Adelio Cruz v. Quiterio Dalisay
152 SCRA 482, 1987
Corporation Law Case Digest by John Paul C. Ladiao (15 March 2016)
(Topic: Doctrine of Piercing the Veil of Corporate Fiction)
In a sworn complaint dated July 23, 1984, Adelio C. Cruz charged Quiterio L. Dalisay, Senior Deputy Sheriff of Manila, with "malfeasance in office, corrupt practices and serious irregularities" allegedly committed as follows:
1. Respondent sheriff attached and/or levied the money belonging to complainant Cruz when he was not himself the judgment debtor in the final judgment of NLRC NCR Case No. 8-12389-91 sought to be enforced but rather the company known as "Qualitrans Limousine Service, Inc.," a duly registered corporation; and,
2. Respondent likewise caused the service of the alias writ of execution upon complainant who is a resident of Pasay City, despite knowledge that his territorial jurisdiction covers Manila only and does not extend to Pasay City.
In his Comments, respondent Dalisay explained that when he garnished complainant's cash deposit at the Philtrust bank, he was merely performing a ministerial duty. While it is true that said writ was addressed to Qualitrans Limousine Service, Inc., yet it is also a fact that complainant had executed an affidavit before the Pasay City assistant fiscal stating that he is the owner/president of said corporation and, because of that declaration, the counsel for the plaintiff in the labor case advised him to serve notice of garnishment on the Philtrust bank.
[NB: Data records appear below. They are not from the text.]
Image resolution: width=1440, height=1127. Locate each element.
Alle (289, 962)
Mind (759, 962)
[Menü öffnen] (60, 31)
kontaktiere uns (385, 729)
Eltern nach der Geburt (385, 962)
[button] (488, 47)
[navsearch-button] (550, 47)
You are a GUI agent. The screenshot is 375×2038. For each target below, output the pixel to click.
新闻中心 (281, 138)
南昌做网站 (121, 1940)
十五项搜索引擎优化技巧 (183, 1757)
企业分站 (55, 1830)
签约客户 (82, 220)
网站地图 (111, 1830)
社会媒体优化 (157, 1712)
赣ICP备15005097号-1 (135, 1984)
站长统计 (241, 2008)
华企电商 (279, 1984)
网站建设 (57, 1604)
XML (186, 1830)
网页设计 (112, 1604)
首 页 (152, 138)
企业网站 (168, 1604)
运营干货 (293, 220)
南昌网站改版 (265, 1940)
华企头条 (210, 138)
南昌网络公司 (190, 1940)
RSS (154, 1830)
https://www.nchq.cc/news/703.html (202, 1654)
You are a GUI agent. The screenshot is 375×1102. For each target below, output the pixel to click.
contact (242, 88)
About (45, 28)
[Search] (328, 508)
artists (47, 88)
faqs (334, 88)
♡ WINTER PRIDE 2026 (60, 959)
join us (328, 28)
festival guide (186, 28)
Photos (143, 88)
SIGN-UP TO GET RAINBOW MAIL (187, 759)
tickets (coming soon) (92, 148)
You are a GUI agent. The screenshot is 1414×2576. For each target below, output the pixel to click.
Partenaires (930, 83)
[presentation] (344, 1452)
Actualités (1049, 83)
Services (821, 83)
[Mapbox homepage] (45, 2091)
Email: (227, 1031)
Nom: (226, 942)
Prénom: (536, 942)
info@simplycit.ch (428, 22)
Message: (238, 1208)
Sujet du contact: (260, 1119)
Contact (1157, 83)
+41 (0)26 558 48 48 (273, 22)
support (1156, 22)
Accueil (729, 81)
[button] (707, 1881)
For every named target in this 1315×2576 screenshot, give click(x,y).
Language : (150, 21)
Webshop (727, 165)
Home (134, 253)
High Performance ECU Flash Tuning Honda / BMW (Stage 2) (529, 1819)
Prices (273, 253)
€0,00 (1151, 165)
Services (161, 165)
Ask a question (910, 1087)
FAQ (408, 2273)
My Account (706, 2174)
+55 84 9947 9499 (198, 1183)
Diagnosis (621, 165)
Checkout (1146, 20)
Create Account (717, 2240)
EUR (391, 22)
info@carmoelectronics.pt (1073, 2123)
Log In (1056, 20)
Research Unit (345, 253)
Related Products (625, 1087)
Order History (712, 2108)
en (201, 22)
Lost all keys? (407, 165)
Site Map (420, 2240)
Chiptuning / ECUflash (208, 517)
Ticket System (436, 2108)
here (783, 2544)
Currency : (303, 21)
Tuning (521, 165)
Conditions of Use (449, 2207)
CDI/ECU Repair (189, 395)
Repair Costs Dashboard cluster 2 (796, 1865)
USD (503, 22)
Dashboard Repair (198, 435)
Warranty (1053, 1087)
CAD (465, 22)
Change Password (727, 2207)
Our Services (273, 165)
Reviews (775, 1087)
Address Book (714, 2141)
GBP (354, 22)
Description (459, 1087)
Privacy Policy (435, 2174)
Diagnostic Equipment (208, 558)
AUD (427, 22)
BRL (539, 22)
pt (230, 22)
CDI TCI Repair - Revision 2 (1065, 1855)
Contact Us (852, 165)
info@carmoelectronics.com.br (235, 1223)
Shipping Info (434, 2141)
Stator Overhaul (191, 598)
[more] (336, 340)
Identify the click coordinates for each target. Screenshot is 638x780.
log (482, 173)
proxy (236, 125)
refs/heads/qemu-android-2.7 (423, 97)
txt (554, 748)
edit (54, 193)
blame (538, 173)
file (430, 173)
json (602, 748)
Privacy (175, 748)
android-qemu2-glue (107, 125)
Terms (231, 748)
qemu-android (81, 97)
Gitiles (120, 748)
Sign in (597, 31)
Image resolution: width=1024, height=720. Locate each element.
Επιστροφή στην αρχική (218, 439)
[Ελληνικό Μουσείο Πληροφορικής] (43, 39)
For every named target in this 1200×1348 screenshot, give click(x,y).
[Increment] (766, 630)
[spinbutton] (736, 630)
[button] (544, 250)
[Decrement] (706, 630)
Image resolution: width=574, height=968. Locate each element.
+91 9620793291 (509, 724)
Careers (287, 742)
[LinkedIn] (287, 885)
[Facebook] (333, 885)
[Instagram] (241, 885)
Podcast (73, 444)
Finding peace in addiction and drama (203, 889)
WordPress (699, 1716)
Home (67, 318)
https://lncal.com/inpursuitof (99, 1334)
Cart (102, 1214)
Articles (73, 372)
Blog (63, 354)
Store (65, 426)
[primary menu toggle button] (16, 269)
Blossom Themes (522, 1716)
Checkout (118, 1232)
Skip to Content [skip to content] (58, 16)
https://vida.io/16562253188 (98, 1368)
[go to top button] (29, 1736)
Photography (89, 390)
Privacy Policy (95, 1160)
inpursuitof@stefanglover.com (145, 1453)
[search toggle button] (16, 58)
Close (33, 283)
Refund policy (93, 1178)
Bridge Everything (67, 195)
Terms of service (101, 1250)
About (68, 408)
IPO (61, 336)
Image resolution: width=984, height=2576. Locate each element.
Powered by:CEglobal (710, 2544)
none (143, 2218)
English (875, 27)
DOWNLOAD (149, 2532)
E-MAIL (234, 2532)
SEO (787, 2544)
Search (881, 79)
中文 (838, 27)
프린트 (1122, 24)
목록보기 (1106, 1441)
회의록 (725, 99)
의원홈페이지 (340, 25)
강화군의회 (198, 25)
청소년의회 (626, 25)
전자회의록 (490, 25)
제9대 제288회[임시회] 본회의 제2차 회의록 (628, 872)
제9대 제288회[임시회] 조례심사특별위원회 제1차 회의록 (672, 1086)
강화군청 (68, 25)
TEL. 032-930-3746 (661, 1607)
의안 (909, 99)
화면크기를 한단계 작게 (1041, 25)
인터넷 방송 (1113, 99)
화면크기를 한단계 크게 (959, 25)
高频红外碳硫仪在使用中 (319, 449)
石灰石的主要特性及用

Whether or not Respondent Deputy Sheriff Quiterio L. Dalisay in the enforcement of the writ of execution in NLRC is correct?
Respondent, however, chose to "pierce the veil of corporate entity" usurping a power belonging to the court and assumed improvidently that since the complainant is the owner/president of Qualitrans Limousine Service, Inc., they are one and the same.
It is a well-settled doctrine both in law and in equity that as a legal entity, a corporation has a personality distinct and separate from its individual stockholders or members. The mere fact that one is president of a corporation does not render the property he owns or possesses the property of the corporation, since the president, as individual, and the corporation are separate entities.